Zulks geschiedde, wat weer ruim een jaar vertraging betekende. Op 9 november 2016 liet de minister weten dat wat hem betreft de behandeling voortgezet kon worden. Met enige wil had het voorstel dus nog voor de Tweede Kamerverkiezingen ruim vier maanden later op 15 maart 2017 door zowel Tweede als ook Eerste Kamer behandeld kunnen worden. Na de verkiezingen had dan het voorstel in tweede lezing ter hand kunnnen worden genomen.

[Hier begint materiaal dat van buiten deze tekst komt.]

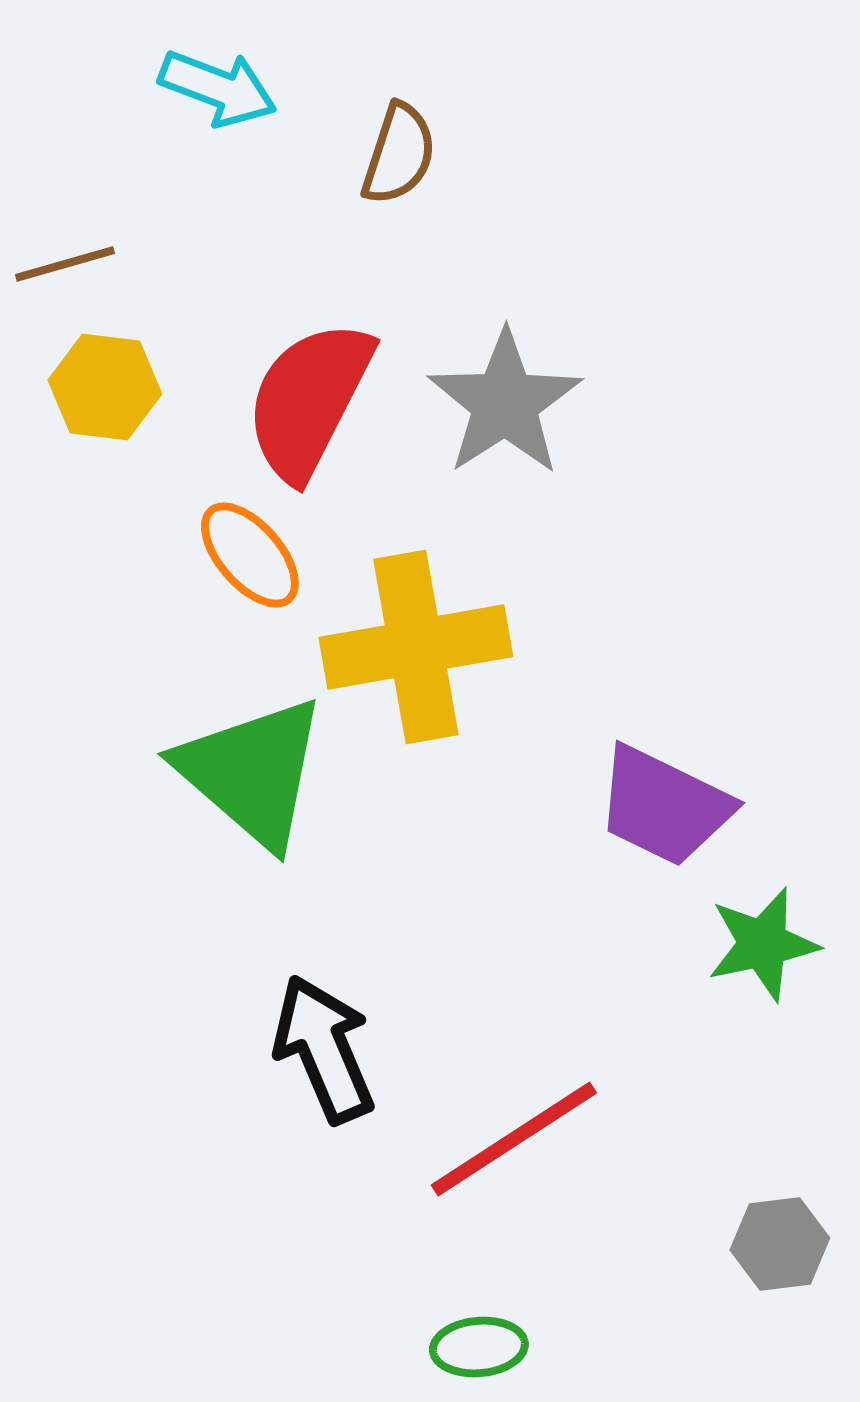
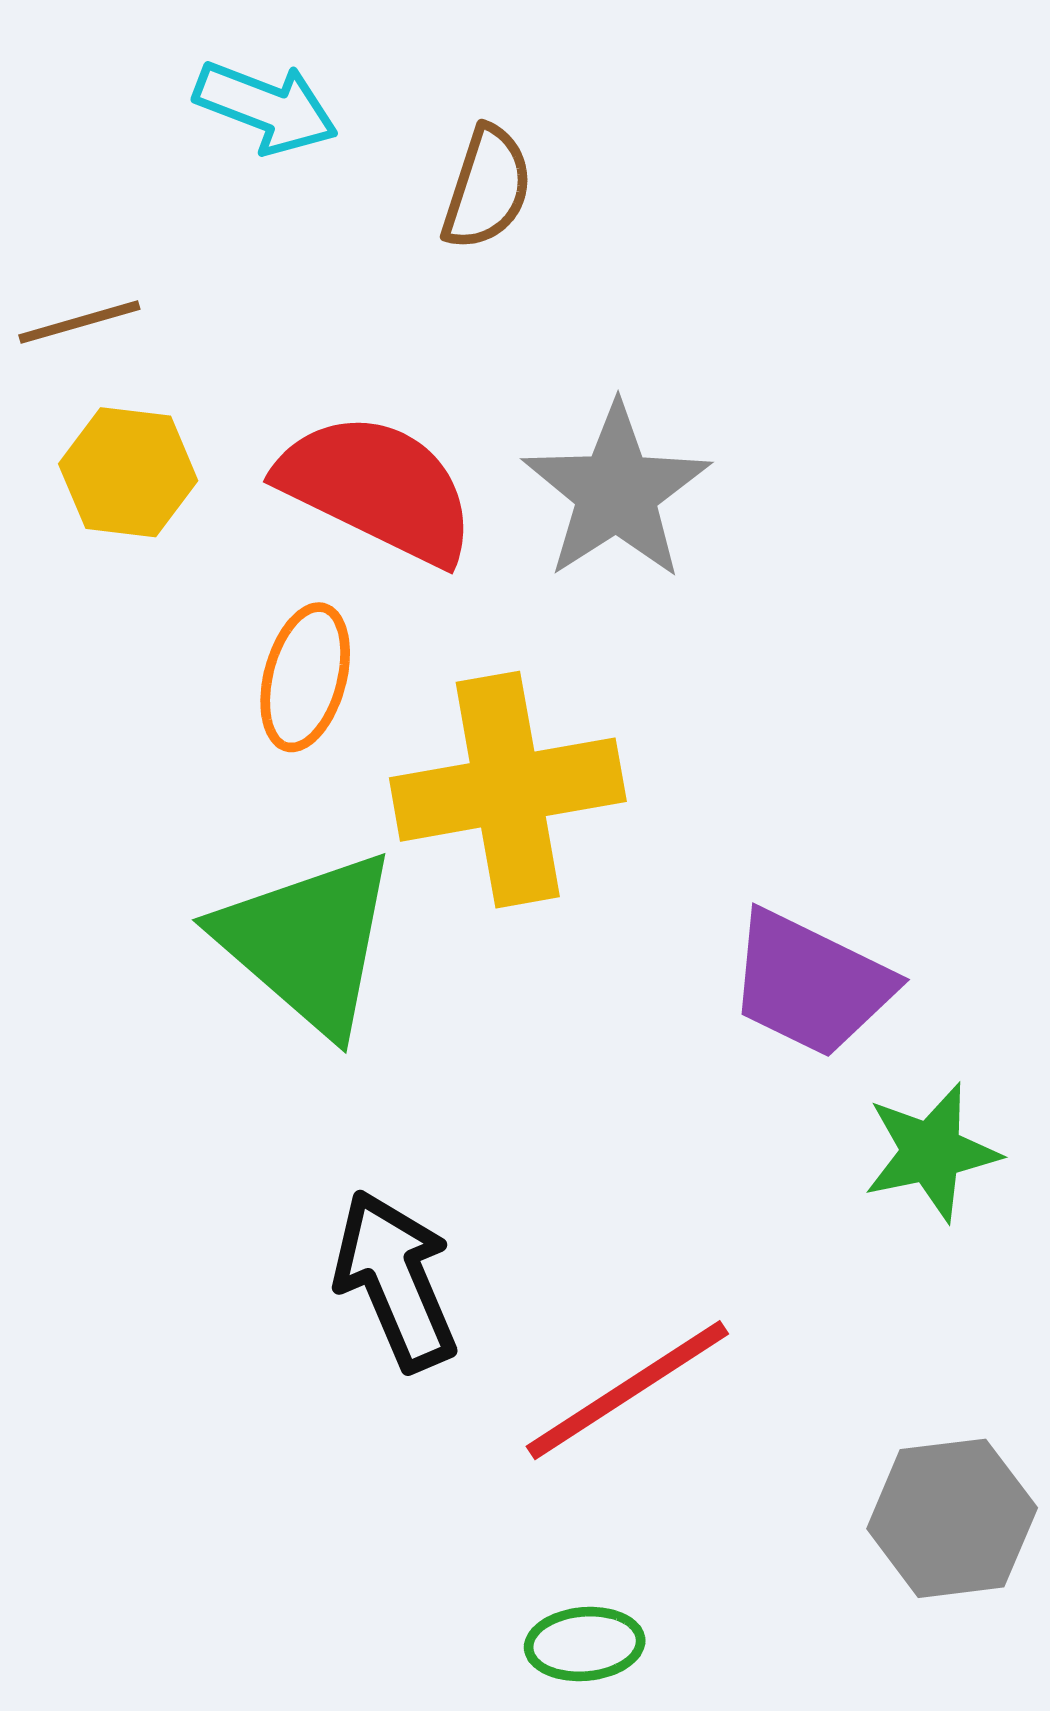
red semicircle: (309, 400) -> (377, 488), turned 89
orange ellipse: (250, 555) -> (305, 677), turned 56
gray hexagon: (780, 1244) -> (952, 1518), size x1.4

Het heeft niet zo mogen zijn. De oude Tweede Kamer agendeerde het voorstel eind 2016 eerst voor week 50, vervolgens voor week 51, toen voor week 4 in 2017, maar kwam niet aan behandelen toe. Het op 28 oktober 2016 ingediende wetsvoorstel voor een nieuwe wet op de inlichtingen- en veiligheidsdiensten kreeg vermoedelijk voorrang. Regering en de 'oude' Tweede Kamer was er veel aan gelegen dit wetsvoorstel nog voor de verkiezingen in de Tweede Kamer afgerond te hebben. Dat is gelukt, maar ging ten koste van de modernisering van het briefgeheim.

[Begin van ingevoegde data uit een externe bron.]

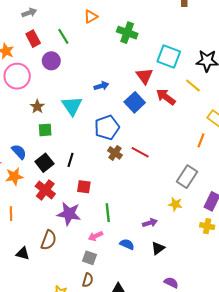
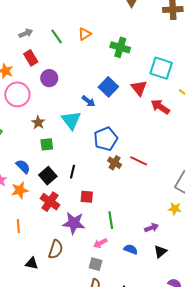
green line: (63, 36) -> (57, 36), moved
blue arrow: (101, 86) -> (88, 101), moved, turned 56
blue square: (135, 102) -> (108, 87), moved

Dat is wel jammer: het wetsvoorstel is in beide Kamers met algemene stemmen aangenomen. Het zag er dus naar uit dat bij een behandeling in Tweede en Eerste Kamer het voorstel in de tweede lezing vlot zou kunnen worden afgewerkt en met de vereiste tweederde meerderheid zou zijn aangenomen. Hoe ligt dat over vier jaar? Dan zijn de inzichten vast weer anders - als bijvoorbeeld ook de eerste ervaringen met de inmiddels tot Wet verheven nieuwe wet op de inlichtingen- en veiligheidsdiensten zijn geëvalueerd. En al die tijd mag iedereen mijn e-mail lezen. Ik ga zolang maar weer telegraferen....

 

[1] https://www.rijksoverheid.nl/onderwerpen/grondwet-en-statuut/nieuws/2017/07/11/grondwet-bij-de-tijd-e-mail-ook-onder-briefgeheim, geraadpleegd 22 augustus 2017

[2] Kamerstukken 1996/1997, TK 25.443, nr. 1/2

[3] Kamerstukken 1998/1999, EK 25.443, nr. 40d

[4] Rapport Staatscommissie Grondwet, Den Haag 2010, blz. 85/86.